> _Exercise prompt_
Search the records below for the word "местах". Pull out each line that has it.

Source data
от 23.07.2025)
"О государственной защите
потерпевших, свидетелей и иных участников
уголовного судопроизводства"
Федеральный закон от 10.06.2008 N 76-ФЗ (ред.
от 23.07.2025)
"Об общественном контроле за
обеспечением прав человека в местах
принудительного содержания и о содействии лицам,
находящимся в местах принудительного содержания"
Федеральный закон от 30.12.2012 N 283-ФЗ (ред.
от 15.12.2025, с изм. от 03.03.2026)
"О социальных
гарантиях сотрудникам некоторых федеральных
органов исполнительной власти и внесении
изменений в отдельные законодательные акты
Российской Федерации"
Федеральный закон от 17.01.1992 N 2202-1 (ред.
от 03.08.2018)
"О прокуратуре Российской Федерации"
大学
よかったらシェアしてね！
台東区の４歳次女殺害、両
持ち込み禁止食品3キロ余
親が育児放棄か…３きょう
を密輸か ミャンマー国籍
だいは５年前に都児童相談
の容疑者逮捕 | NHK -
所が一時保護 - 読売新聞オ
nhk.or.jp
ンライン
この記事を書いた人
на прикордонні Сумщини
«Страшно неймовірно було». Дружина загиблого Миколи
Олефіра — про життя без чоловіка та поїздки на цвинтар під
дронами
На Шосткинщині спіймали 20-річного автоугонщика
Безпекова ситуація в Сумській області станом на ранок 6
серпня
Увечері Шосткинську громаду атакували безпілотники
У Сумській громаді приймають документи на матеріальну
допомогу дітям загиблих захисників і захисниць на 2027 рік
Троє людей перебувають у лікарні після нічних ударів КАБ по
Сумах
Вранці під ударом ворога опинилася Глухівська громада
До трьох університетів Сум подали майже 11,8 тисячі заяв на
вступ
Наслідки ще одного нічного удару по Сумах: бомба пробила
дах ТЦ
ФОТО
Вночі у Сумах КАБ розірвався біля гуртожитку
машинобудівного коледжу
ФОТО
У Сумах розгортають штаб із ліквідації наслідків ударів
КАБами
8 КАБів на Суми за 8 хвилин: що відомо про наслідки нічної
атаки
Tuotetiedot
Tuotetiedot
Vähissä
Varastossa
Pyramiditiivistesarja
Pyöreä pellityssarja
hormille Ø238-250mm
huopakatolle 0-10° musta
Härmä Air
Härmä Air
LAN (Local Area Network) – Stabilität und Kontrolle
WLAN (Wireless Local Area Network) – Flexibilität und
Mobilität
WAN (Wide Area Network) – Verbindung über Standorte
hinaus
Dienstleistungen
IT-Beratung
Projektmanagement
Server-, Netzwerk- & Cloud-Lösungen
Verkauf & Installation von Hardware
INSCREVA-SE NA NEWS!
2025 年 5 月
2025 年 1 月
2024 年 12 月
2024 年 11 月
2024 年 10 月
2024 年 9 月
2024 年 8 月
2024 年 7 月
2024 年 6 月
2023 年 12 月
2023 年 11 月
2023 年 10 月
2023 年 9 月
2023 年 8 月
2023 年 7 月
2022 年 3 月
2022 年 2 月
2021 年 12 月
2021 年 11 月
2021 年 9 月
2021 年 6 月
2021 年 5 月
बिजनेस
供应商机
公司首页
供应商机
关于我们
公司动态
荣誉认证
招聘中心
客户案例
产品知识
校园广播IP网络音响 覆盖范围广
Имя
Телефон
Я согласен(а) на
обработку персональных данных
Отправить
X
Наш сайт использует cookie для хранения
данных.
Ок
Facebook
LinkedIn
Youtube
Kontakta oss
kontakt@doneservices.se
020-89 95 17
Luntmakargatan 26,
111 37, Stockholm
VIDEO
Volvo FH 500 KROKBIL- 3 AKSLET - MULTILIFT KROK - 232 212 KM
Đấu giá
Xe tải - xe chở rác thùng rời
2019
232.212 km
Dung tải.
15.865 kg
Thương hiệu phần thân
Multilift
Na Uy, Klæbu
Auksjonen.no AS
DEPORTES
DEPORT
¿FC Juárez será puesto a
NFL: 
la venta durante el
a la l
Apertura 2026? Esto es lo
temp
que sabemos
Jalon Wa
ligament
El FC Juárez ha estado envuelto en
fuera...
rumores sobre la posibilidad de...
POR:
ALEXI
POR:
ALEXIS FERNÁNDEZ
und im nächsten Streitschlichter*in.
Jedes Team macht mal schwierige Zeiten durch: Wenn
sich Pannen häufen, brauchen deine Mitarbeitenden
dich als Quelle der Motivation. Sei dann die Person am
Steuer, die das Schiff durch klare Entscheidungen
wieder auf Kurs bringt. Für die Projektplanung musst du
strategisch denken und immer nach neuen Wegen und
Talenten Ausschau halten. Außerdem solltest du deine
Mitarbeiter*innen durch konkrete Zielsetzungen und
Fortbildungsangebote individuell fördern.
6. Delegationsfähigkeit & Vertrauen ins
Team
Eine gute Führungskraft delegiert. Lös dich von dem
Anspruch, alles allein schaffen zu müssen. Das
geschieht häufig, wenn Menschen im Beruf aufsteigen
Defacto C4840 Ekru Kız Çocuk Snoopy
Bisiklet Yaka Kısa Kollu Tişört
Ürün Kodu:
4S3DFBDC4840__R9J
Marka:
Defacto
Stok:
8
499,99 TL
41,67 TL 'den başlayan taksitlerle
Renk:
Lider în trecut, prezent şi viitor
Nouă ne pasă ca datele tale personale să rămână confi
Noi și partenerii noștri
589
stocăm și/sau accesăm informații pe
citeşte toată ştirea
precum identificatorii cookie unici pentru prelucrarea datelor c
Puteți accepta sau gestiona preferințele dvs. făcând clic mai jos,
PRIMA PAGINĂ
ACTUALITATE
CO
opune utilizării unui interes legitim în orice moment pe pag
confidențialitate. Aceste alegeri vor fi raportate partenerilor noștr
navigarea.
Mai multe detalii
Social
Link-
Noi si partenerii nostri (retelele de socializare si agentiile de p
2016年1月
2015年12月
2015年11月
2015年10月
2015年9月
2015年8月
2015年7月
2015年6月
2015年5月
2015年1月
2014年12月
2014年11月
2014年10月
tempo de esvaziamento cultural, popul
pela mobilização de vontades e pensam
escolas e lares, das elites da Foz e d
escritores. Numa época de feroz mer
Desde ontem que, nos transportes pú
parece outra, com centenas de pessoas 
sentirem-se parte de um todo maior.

> _Task solution_
обеспечением прав человека в местах
находящимся в местах принудительного содержания"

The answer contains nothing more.